BEGIN PROVIDED RECORDS
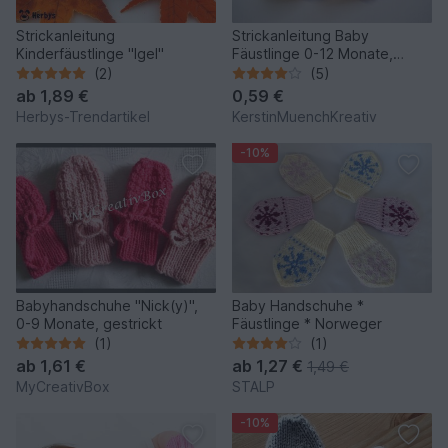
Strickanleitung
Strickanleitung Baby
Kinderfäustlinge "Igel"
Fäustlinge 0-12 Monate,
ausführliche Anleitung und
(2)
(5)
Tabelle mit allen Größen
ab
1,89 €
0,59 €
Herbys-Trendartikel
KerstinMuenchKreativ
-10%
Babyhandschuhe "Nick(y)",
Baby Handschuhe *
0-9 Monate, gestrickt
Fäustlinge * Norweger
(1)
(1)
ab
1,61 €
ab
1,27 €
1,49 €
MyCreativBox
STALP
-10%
END PROVIDED RECORDS
BEGIN PROVIDED RECORDS
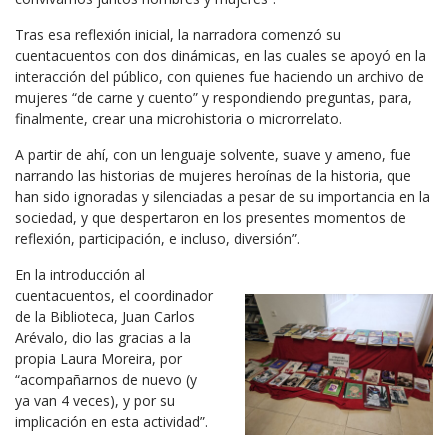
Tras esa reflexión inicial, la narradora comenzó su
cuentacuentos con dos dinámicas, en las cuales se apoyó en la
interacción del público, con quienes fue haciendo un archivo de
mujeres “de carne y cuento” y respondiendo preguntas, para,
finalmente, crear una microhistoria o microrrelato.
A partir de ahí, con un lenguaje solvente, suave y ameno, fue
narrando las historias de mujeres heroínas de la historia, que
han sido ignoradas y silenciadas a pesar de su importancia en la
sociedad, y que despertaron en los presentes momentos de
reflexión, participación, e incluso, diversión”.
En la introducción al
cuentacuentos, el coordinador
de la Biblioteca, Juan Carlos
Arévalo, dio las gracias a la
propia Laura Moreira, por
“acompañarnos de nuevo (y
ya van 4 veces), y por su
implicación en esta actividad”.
END PROVIDED RECORDS
## WORK TO COMPLETE
Whenever "mujeres" occurs in a line above, copy that line.

## RESULT BELOW
mujeres “de carne y cuento” y respondiendo preguntas, para,
narrando las historias de mujeres heroínas de la historia, que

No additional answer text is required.